The National Highway Traffic Safety Administration (NHTSA) in the USA recently forced Tesla to recall 2012 to 2018 Model S and 2016 to 2018 Model X vehicles to replace the infotainment touchscreen, which could fail (the failure of the touchscreen is caused by failure of memory chips).
The automaker confirmed all its touchscreens will "inevitably fail", says the NHTSA
driving.ca
The agency said touchscreen failures posed significant safety issues, including the loss of rearview or backup camera images, exterior turn-signal lighting, and windshield defogging and defrosting systems that “may decrease the driver’s visibility in inclement weather.”

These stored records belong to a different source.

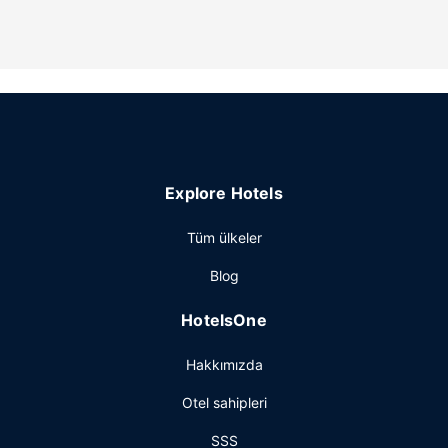
24 saat açık sağlık kulübü, kapalı havuz ve jakuzi dâhil
dinlenme olanaklarından yararlanmayı unutmayın. Bu
otelde ayrıca ücretsiz kablosuz İnternet, otelde hediyelik
eşya dükkânı/gazete standı ve düğün organizasyonu
hizmeti sunulmaktadır.
Restoran
17 Arrows Craft Kitchen, Hilton Columbus/Polaris
misafirlerine yemek servisi yapıyor. Oteldeki bar/oturma
Explore Hotels
salonu misafirlere içecek servisi yapıyor. Tam kahvaltı
servisi hafta içi 06.30 ve 10.30, hafta sonu 7 ve 11
Tüm ülkeler
arasında ücretli olarak yapılmaktadır.
Diğer güzellikler
Blog
Misafirler için ücretsiz kablolu İnternet, kuru temizleme/
HotelsOne
çamaşır yıkama servisi ve 24 saat açık resepsiyon
mevcuttur. Columbus bölgesinde bir etkinlik mi
Hakkımızda
planlıyorsunuz? Bu otel misafirlerimize 15504 ayak kare
alanda konferans alanı ve 16 toplantı odası sunmaktadır.
Otel sahipleri
(ücretli) otopark vardır.
SSS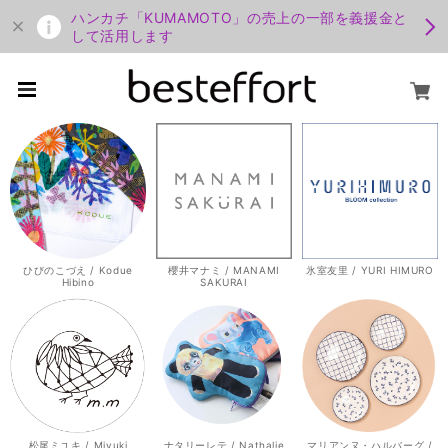
ハンカチ「KUMAMOTO」の売上の一部を義援金と
して活用します
ひびのこづえ / Kodue
櫻井マナミ / MANAMI
氷室友里 / YURI HIMURO
Hibino
SAKURAI
松尾ミユキ / Miyuki
ナタリーレテ / Nathalie
マリアンヌ・ハルバーグ /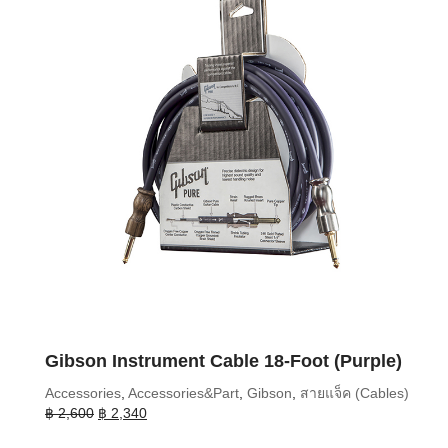
Gibson Instrument Cable 18-Foot (Purple)
Accessories
,
Accessories&Part
,
Gibson
,
สายแจ็ค (Cables)
Original
Current
฿
2,600
฿
2,340
price
price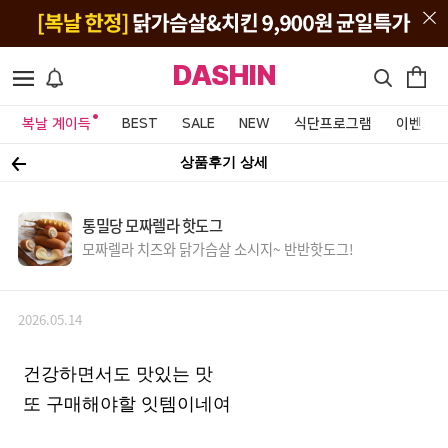
DASHIN
복날 계이득
BEST
SALE
NEW
식단프로그램
이벤트&
상품후기 상세
통밀당 모짜렐라 핫도그
모짜렐라 치즈와 닭가슴살 소시지~ 반반핫도그!
2026.05.14
건강하면서도 맛있는 맛
또 구매해야할 잇템이네여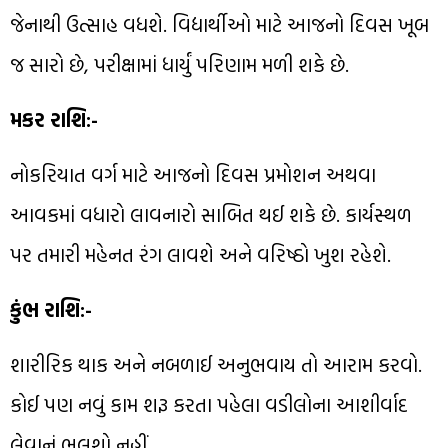
જેનાથી ઉત્સાહ વધશે. વિદ્યાર્થીઓ માટે આજનો દિવસ ખૂબ
જ સારો છે, પરીક્ષામાં ધાર્યું પરિણામ મળી શકે છે.
મકર રાશિ:-
નોકરિયાત વર્ગ માટે આજનો દિવસ પ્રમોશન અથવા
આવકમાં વધારો લાવનારો સાબિત થઈ શકે છે. કાર્યસ્થળ
પર તમારી મહેનત રંગ લાવશે અને વરિષ્ઠો ખુશ રહેશે.
કુંભ રાશિ:-
શારીરિક થાક અને નબળાઈ અનુભવાય તો આરામ કરવો.
કોઈ પણ નવું કામ શરૂ કરતા પહેલા વડીલોના આશીર્વાદ
લેવાનું ભૂલશો નહીં.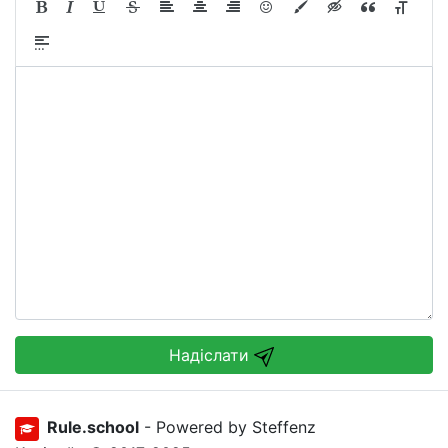
Надіслати
Rule.school
- Powered by Steffenz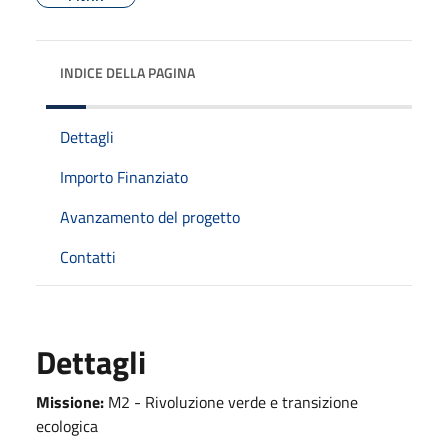
INDICE DELLA PAGINA
Dettagli
Importo Finanziato
Avanzamento del progetto
Contatti
Dettagli
Missione:
M2 - Rivoluzione verde e transizione
ecologica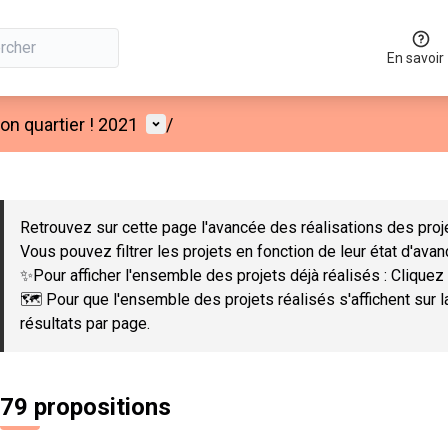
En savoir
Menu utilisateur
n quartier ! 2021
/
 la carte
 suivant est une carte qui présente les éléments de cette page co
Retrouvez sur cette page l'avancée des réalisations des proje
Vous pouvez filtrer les projets en fonction de leur état d'ava
✨Pour afficher l'ensemble des projets déjà réalisés : Cliquez 
🗺️ Pour que l'ensemble des projets réalisés s'affichent sur 
résultats par page.
79 propositions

Many Tesla vehicle automotive controls are only accessible through the touchscreen -- and in the latest, proposed update of the Model S, even the transmission control is now on the touchscreen. Imagine if the infotainment touchscreen were to suddenly fail in a new Model S -- the driver would not even be able to shift the transmission out of gear.
I am not familiar with how automakers source and produce their electronics but I am familiar with how the aviation industry does it. Aviation electronics (avionics) producers use electronics chips and components that have been proven reliable (the risk is then that the components are not the newest, state-of-the-art electronics) and then stock large quantities of such components to lessen the risk of such components suddenly going out of production, allowing for a stock to produce replacements before a completely new design must be produced.
If the automotive industry is not already following the aviation industry model, it is perhaps time to do so, to avoid the obsolescence and sudden failure issues.